'''

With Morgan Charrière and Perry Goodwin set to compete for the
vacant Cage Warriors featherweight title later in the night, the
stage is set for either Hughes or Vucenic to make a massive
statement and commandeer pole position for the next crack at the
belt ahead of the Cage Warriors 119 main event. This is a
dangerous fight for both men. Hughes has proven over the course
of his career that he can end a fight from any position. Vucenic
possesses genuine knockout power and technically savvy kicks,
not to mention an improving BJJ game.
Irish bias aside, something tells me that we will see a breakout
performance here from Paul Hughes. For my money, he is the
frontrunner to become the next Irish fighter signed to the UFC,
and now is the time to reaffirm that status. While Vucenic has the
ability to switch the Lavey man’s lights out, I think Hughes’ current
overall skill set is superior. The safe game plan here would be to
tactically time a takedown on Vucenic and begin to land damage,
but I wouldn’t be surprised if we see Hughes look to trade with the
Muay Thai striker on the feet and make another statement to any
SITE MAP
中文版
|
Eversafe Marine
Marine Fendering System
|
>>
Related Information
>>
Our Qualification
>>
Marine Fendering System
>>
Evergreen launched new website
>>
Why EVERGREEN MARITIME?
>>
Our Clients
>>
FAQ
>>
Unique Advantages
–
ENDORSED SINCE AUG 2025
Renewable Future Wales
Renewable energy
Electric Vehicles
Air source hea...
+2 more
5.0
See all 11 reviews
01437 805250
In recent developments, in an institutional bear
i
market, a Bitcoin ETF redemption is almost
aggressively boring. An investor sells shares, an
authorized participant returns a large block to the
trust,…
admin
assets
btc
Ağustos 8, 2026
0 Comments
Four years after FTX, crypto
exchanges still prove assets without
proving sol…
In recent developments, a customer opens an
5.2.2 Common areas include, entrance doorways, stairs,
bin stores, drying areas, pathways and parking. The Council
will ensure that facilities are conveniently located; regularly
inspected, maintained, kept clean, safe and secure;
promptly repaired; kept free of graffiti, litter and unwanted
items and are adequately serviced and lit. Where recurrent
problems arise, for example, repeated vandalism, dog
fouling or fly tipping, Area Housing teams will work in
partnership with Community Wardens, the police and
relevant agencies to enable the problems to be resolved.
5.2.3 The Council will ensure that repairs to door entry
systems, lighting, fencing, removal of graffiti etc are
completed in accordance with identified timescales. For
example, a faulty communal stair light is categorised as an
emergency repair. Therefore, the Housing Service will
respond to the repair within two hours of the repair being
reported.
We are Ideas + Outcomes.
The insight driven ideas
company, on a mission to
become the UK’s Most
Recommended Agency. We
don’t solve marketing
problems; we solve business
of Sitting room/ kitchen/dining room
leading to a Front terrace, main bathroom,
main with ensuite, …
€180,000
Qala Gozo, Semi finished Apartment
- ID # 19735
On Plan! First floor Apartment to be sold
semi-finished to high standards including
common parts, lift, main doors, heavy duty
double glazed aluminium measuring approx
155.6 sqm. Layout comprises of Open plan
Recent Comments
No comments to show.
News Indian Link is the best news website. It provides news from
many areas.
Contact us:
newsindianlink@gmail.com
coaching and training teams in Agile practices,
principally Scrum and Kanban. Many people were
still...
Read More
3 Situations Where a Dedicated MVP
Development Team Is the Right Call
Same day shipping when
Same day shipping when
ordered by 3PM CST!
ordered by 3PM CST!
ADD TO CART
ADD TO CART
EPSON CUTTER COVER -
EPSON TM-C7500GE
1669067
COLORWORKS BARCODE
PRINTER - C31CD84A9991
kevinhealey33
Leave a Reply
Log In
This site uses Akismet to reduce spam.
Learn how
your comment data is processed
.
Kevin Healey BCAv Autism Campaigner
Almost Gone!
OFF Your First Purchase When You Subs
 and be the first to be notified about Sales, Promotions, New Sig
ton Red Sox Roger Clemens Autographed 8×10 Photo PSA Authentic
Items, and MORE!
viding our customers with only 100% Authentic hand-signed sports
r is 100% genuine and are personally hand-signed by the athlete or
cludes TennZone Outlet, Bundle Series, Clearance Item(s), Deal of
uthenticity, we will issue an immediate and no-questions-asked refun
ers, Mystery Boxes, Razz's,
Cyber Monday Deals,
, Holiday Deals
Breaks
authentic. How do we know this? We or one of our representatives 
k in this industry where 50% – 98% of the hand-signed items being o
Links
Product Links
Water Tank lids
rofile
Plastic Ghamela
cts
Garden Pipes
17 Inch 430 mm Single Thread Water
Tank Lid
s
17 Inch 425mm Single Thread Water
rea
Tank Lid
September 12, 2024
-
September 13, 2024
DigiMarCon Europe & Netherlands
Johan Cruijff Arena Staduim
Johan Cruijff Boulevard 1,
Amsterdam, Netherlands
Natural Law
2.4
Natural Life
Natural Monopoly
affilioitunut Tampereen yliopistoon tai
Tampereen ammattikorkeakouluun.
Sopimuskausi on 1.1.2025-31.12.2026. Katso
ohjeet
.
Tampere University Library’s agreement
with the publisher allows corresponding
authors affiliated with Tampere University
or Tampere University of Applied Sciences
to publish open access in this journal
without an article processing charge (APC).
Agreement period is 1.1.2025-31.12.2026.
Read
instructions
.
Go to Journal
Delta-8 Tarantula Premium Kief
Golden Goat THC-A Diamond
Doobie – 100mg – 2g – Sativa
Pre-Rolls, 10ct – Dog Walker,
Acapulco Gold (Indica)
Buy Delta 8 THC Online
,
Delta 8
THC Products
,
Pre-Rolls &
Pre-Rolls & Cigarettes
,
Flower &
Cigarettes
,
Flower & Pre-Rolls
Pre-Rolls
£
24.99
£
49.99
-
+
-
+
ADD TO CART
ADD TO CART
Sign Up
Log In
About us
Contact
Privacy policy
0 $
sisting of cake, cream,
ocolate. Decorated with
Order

'''

### PROBLEM STATEMENT
Both the first line of the data above and the line with "dangerous fight for" must be included; please return exactly those lines and the ones between them.

### ANSWER SECTION
With Morgan Charrière and Perry Goodwin set to compete for the
vacant Cage Warriors featherweight title later in the night, the
stage is set for either Hughes or Vucenic to make a massive
statement and commandeer pole position for the next crack at the
belt ahead of the Cage Warriors 119 main event. This is a
dangerous fight for both men. Hughes has proven over the course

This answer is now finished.